Oysaki gerçek hayatta yukarıdaki durum ironik bir şekilde tersine dönüyor. ‘Evet’ diyenlerin ‘kazanmaya’ daha yakın oldukları bir dünyada yaşıyoruz. ‘Hayır’ demenin neticesinde kaybedenler, nedense ‘evet’ deyip de kaybetmiş olanların sayısından daha fazla. Hemen itiraz etmeyin lütfen, yanılıyor olabilirim; elimde bu tezi doğrulayacak bilimsel bir kaynak ya da herhangi istatistikî veri bulunmuyor. Sadece kişisel deneyim ve gözlemlerimi sizinle paylaşıyorum.
Gelelim bu yazının konu başlığı olan kendi ‘evet’lerime:
Ne yalan söyleyeyim, geçtiğimiz yıllarda pek öyle baskı - zulüm filan görmedim. Bu yaşımdan sonra da yeni maceralara atılmayı hiç arzulamıyorum. Hayatımda büyük değişiklikler istemediğim için de evet demeyi düşünüyorum;
Doğrudur, son otuz küsur yılda fazlaca söz hakkım olmadı, ama bu tarihten sonra olacağını da sanmıyorum. Ne kadar konuşursam başımı o denli derde sokacağımı hayat tecrübemle öğrendim. İyisi mi susmak ve sadece evet demek;
Kadın-erkek eşitliğine inanmıyorum. Pek çok alanda erkekler kadınlardan üstün görünseler de eşitlik konusu her zaman tartışmaya açık olacaktır. Hayatımın altüst olmaması için evet diyeceğim;
Çok şükür kurulu bir düzenim var. Evde aşım pişiyor, odam temizleniyor, çamaşırlarım yıkanıyor. Dilediğim zaman yurtdışına çıkıp gezebiliyor, ailecek tatile, yemeğe, tiyatroya, sinemaya, alış-veriş merkezine falan gidebiliyoruz. Yaşam düzenimin bozulmaması için evet diyeceğim;
Karşılıklı anlayış ve empati çok önemlidir. Anlaşıldığımı anlıyorum. Evet, evet, evet!
Öyle aşırı özgürlükler istemek gibi bir derdim de yok. Tüm toplumsal örgütlenmem, haftada bir oyun arkadaşlarımla briç kulübünde, arada bir de karikatürcü dostlarımla meyhanede buluşmanın ötesine geçmiyor. Bu toplantılara engel olunmadıkça elbette evet diyeceğim;
Seviyorum! Aşk gelip geçicidir derler, kabul ediyorum ama geçip giderken derin izler bıraktığı da ayrı bir gerçektir. İşte o izler bende sevgi olarak yer etmiştir. Sevdiğim için evet diyeceğim!

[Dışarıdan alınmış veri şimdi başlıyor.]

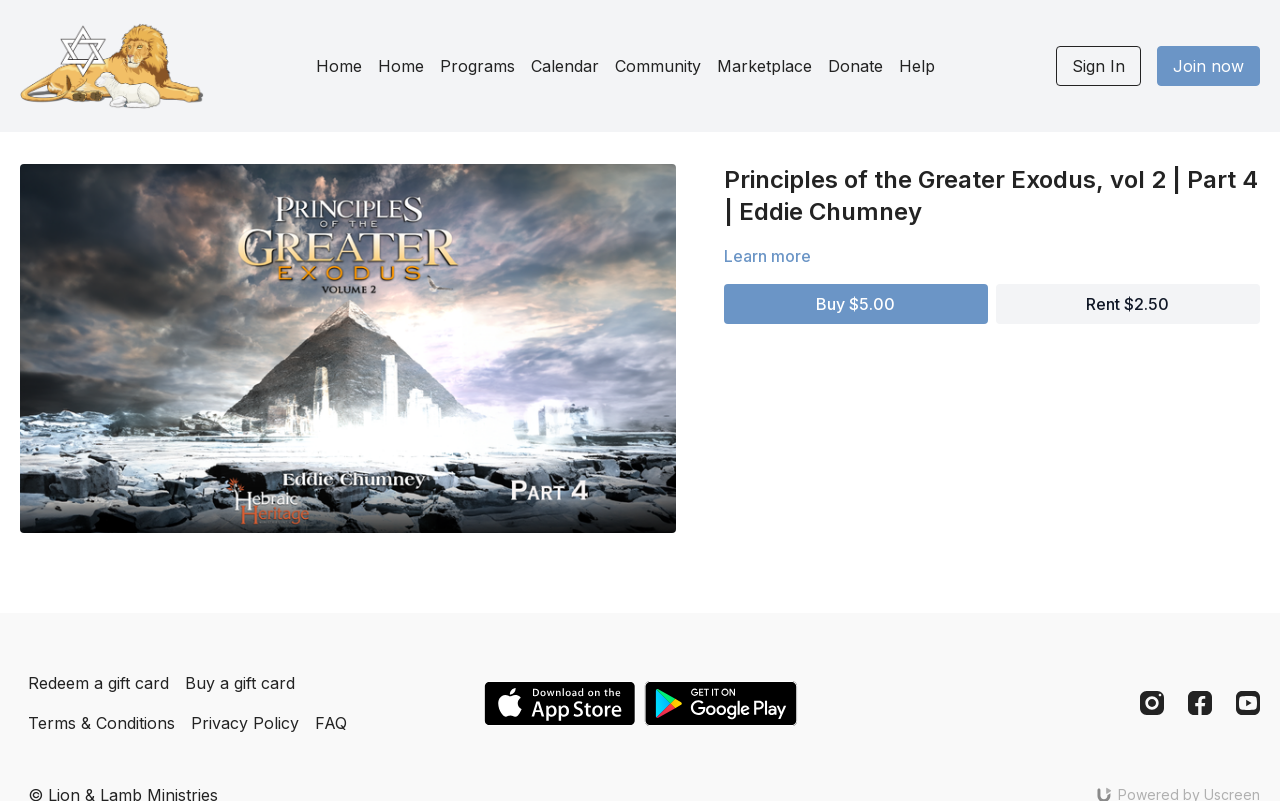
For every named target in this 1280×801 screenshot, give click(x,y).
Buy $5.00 (855, 304)
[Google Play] (721, 703)
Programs (477, 66)
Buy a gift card (240, 683)
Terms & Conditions (101, 723)
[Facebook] (1200, 703)
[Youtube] (1248, 703)
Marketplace (764, 66)
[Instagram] (1152, 703)
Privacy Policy (245, 723)
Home (339, 66)
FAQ (331, 723)
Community (658, 66)
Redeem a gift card (98, 683)
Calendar (565, 66)
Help (917, 66)
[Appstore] (559, 703)
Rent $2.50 (1127, 304)
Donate (855, 66)
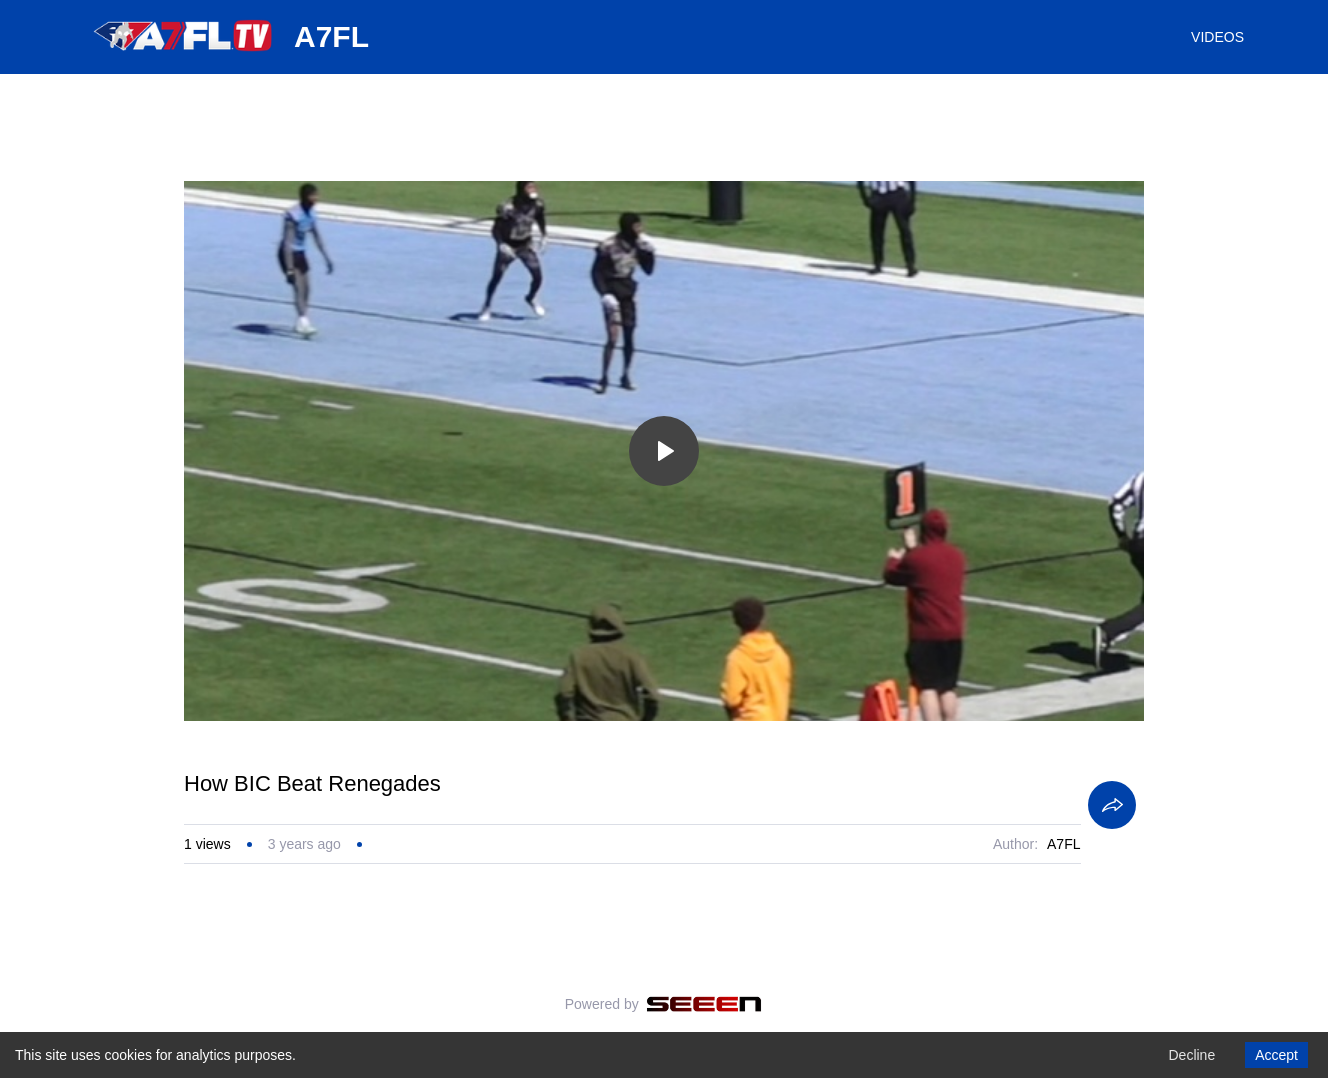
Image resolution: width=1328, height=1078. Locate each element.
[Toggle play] (664, 451)
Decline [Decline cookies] (1191, 1055)
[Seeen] (704, 1004)
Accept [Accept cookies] (1276, 1055)
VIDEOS (1217, 37)
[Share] (1112, 805)
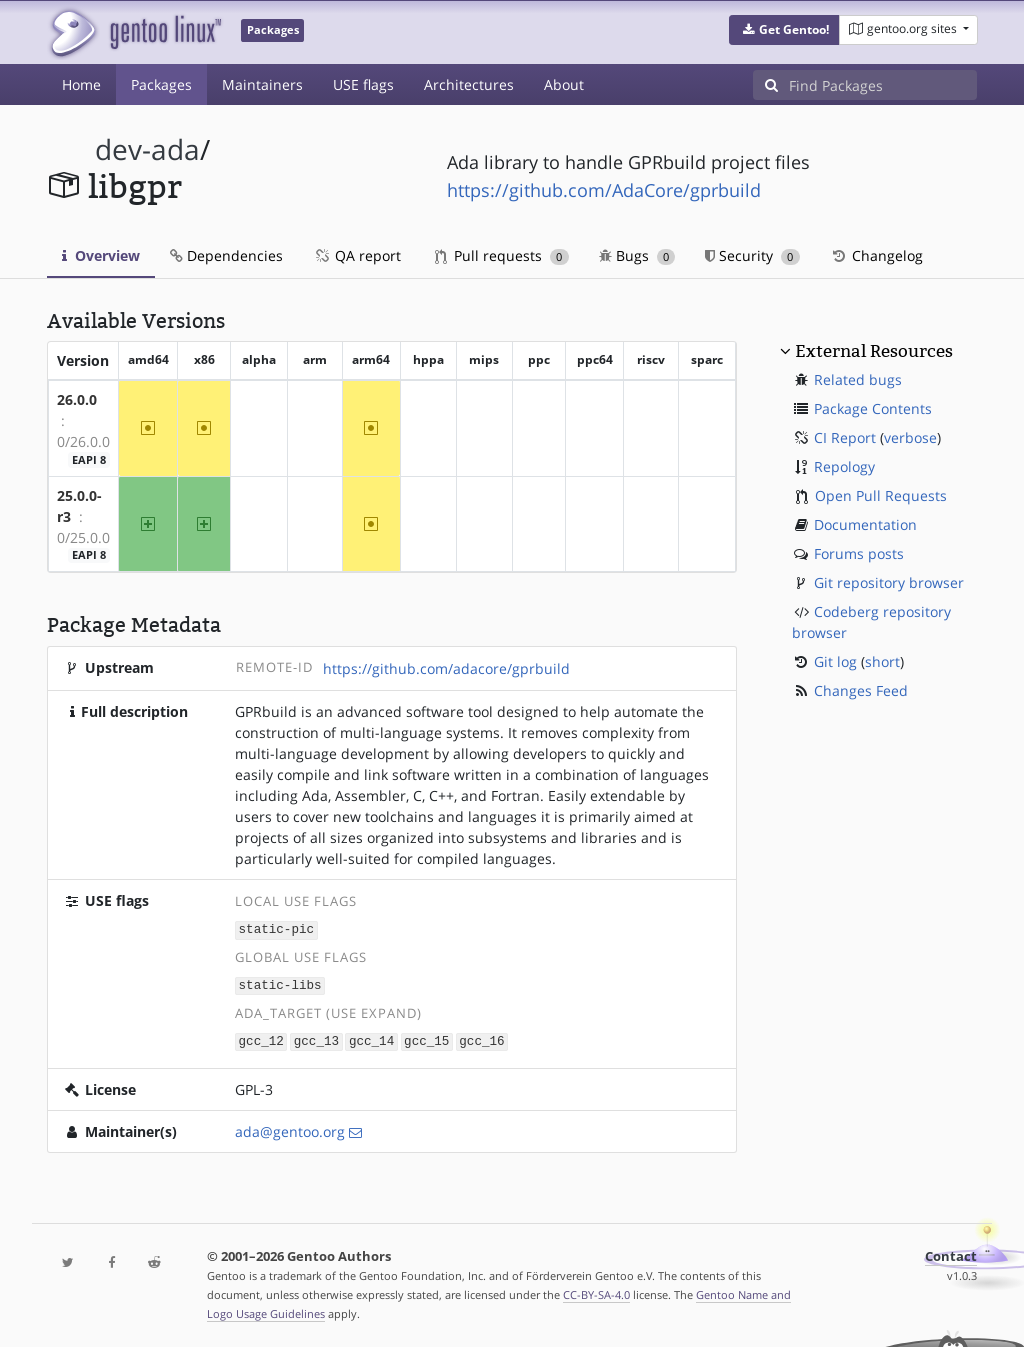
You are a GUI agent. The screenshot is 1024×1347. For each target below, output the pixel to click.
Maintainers (262, 84)
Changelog (876, 255)
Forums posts (859, 553)
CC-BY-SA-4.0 (596, 1291)
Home (81, 84)
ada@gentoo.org (290, 1128)
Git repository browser (889, 582)
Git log (835, 661)
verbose (910, 437)
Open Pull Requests (881, 495)
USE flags (363, 84)
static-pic (277, 928)
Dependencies (226, 255)
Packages (161, 84)
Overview (101, 255)
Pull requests (502, 255)
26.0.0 (77, 399)
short (882, 661)
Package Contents (873, 408)
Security (752, 255)
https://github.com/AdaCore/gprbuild (604, 190)
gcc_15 (426, 1038)
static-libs (280, 983)
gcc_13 (316, 1038)
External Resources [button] (874, 351)
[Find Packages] (883, 85)
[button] (784, 30)
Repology (844, 466)
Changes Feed (861, 690)
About (564, 84)
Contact (951, 1253)
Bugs (637, 255)
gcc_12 (261, 1038)
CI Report (845, 437)
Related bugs (858, 379)
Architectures (469, 84)
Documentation (865, 524)
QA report (357, 255)
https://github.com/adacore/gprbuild (446, 668)
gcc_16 (481, 1038)
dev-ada (147, 149)
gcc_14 (371, 1038)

Uzun lafın kısası, siz bu satırları henüz okurken, biz çoktaaan sevgili karımla birlikte, bundan tam otuz beş yıl önce, 14 Ağustos 1975 tarihinde balayımızı geçirdiğimiz dünyanın en eski ve en güzel kentlerinden İzmir’in pencereleri Kordon’a bakan ünlü otelinde, bir kez daha karşılıklı ‘evet’ diyerek nikâh tazelemiş olacağız. Ne yani? Siz başka bir şey mi bekliyordunuz?